Bruce Collins, Evangelist

The personal website of Bruce Collins

Meditation for the week of February 10, 2008

Luke 15:6 “And when he comes home, he calls together his friends and neighbors, saying to them, ‘Rejoice with me, for I have found my sheep which was lost!’
John 10:14 “I am the good shepherd; and I know My sheep, and am known by My own.”
John 10:26 “But you do not believe, because you are not of My sheep, as I said to you.”
John 10:27 “My sheep hear My voice, and I know them, and they follow Me.”

God says we are all sheep and as sheep we are all part of a flock. According to Isaiah 53:6, before we are saved, we are in the wrong flock following the wrong shepherd. Isaiah says, “All we like sheep have gone astray.” But David in Psalm 23 was not following a shepherd that would lead him astray. He was following a shepherd that cared for him. We tend to follow leaders and the leaders that we follow make all the difference in whether we are useful and happy spiritually or whether we would just as soon “go astray.”

Some shepherds own their sheep and some shepherds are hired to care for the sheep. A hireling will flee when danger comes according to the Lord in John 10:12-13. He doesn’t have the same love for the sheep that a true shepherd has. The shepherd who owns the sheep, knows the name of every sheep in his flock. He considers every sheep important and, if one strays, he leaves the ones who have not strayed and goes to find his one lost sheep. When he finds it, he throws a party.

Men who claim to be shepherds of the Lord’s sheep may not always consider us to be important, but the Lord Who is our Shepherd does. I have heard those who claim to be shepherds say, “If that person wants to leave, let them leave.” They really don’t care if the person remains in their congregation or not. That seems contrary to the way the Lord works. If a person is in charge of a flock, every sheep in the flock should have no doubt that the shepherd is taking care of them and has a personal interest in them. He feeds them, he leads them, he protects them and he tries to keep them healthy. He also goes looking for any that get lost.

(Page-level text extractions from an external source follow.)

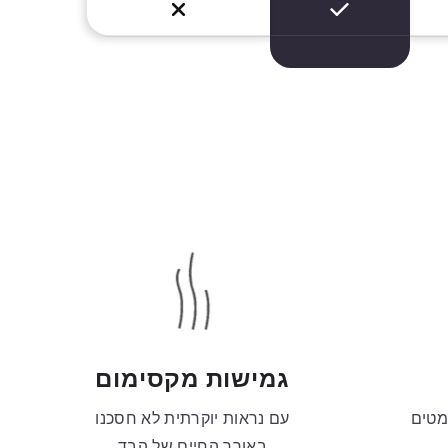
גמישות מקסימום
מטים
עם נראות יוקרתית לא חסכנו
באורך החיים של הבד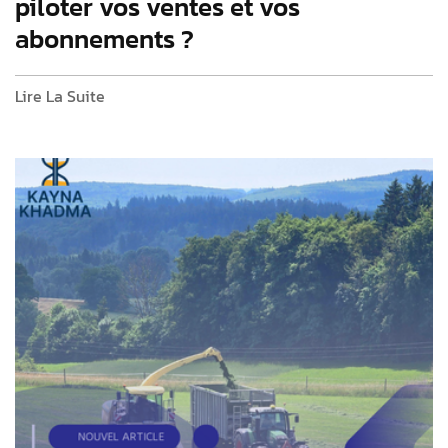
piloter vos ventes et vos
abonnements ?
Lire La Suite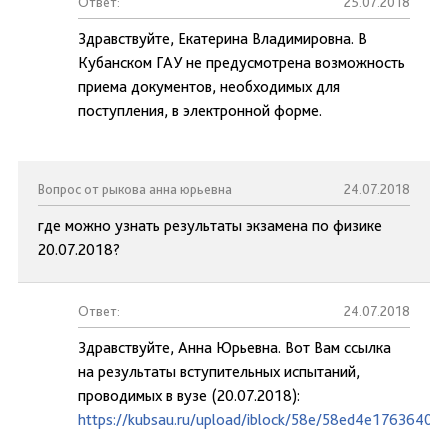
Ответ:
25.07.2018
Здравствуйте, Екатерина Владимировна. В
Кубанском ГАУ не предусмотрена возможность
приема документов, необходимых для
поступления, в электронной форме.
Вопрос от рыкова анна юрьевна
24.07.2018
где можно узнать результаты экзамена по физике
20.07.2018?
Ответ:
24.07.2018
Здравствуйте, Анна Юрьевна. Вот Вам ссылка
на результаты вступительных испытаний,
проводимых в вузе (20.07.2018):
https://kubsau.ru/upload/iblock/58e/58ed4e1763640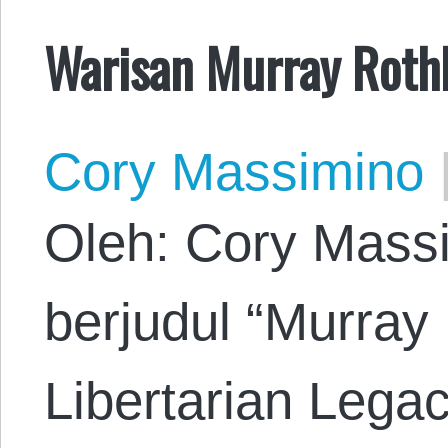
Warisan Murray Rothb
Cory Massimino
Oleh: Cory Massi
berjudul “Murray 
Libertarian Lega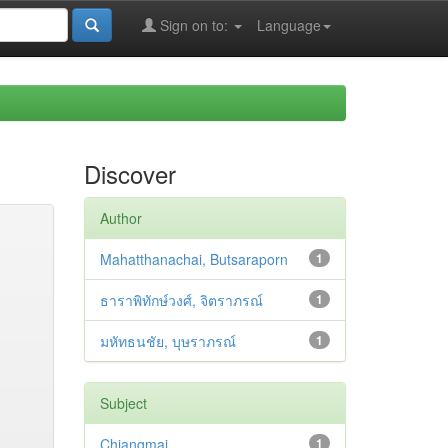
Sign on to:
Language
Discover
Author
Mahatthanachai, Butsaraporn
1
ธาราพิทักษ์วงศ์, จิตราภรณ์
1
มหัทธนชัย, บุษราภรณ์
1
Subject
Chiangmai
1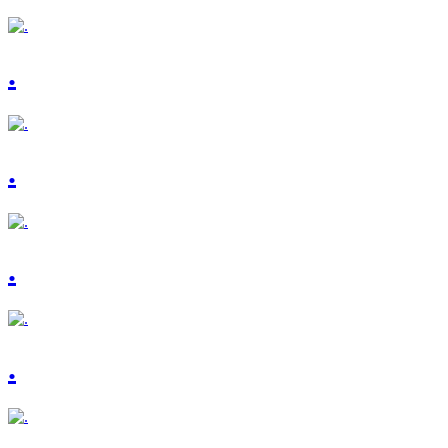
.
.
.
.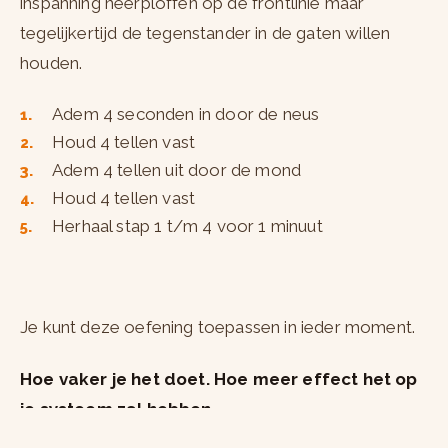
inspanning neerploffen op de frontlinie maar
tegelijkertijd de tegenstander in de gaten willen
houden.
Adem 4 seconden in door de neus
Houd 4 tellen vast
Adem 4 tellen uit door de mond
Houd 4 tellen vast
Herhaal stap 1 t/m 4 voor 1 minuut
Je kunt deze oefening toepassen in ieder moment.
Hoe vaker je het doet. Hoe meer effect het op
je systeem zal hebben.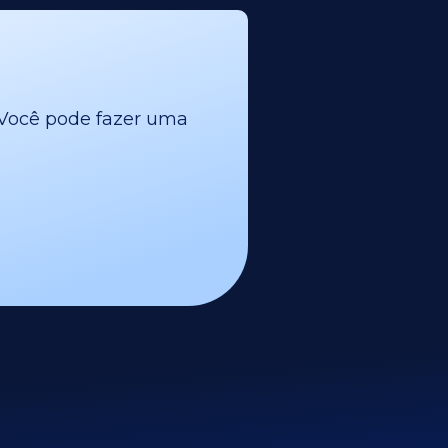
l. Você pode fazer uma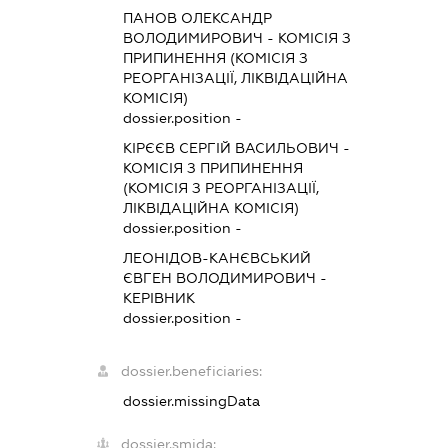
ПАНОВ ОЛЕКСАНДР
ВОЛОДИМИРОВИЧ
-
КОМІСІЯ З
ПРИПИНЕННЯ (КОМІСІЯ З
РЕОРГАНІЗАЦІЇ, ЛІКВІДАЦІЙНА
КОМІСІЯ)
dossier.position -
КІРЄЄВ СЕРГІЙ ВАСИЛЬОВИЧ
-
КОМІСІЯ З ПРИПИНЕННЯ
(КОМІСІЯ З РЕОРГАНІЗАЦІЇ,
ЛІКВІДАЦІЙНА КОМІСІЯ)
dossier.position -
ЛЕОНІДОВ-КАНЄВСЬКИЙ
ЄВГЕН ВОЛОДИМИРОВИЧ
-
КЕРІВНИК
dossier.position -
dossier.beneficiaries:
dossier.missingData
dossier.smida: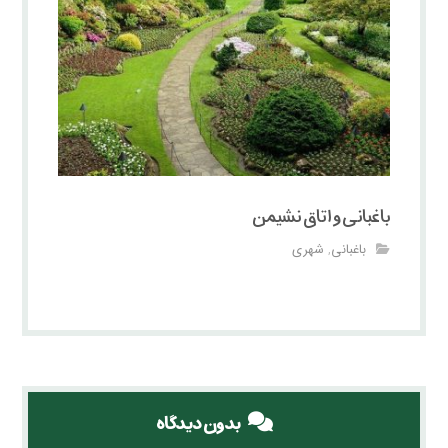
باغبانی و اتاق نشیمن
باغبانی
شهری
,
بدون دیدگاه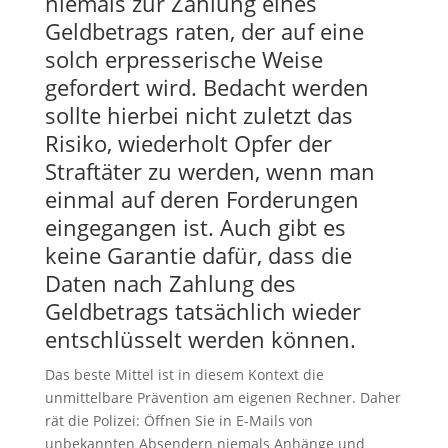
niemals zur Zahlung eines
Geldbetrags raten, der auf eine
solch erpresserische Weise
gefordert wird. Bedacht werden
sollte hierbei nicht zuletzt das
Risiko, wiederholt Opfer der
Straftäter zu werden, wenn man
einmal auf deren Forderungen
eingegangen ist. Auch gibt es
keine Garantie dafür, dass die
Daten nach Zahlung des
Geldbetrags tatsächlich wieder
entschlüsselt werden können.
Das beste Mittel ist in diesem Kontext die
unmittelbare Prävention am eigenen Rechner. Daher
rät die Polizei: Öffnen Sie in E-Mails von
unbekannten Absendern niemals Anhänge und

Most people join groups where the they are made to feel needed and wanted. The minute they feel that they are just a cog in the wheel and that they are dispensable, they will begin looking for another place where they can truly belong. When basic needs are being met in a business setting, most management experts say that money is not a major motivator. Feeling valued is important however. Being able to make a difference is important. In the spiritual realm, this would translate into being in a congregation where our gifts are needed and wanted. We all want to make a difference and we all want to feel that our life has a purpose. Shepherds in the church should consider every one of the sheep in their flock important. They need to make them feel needed and wanted if our congregations are going to be true fellowships where everyone feels at home and where no one wants to stray.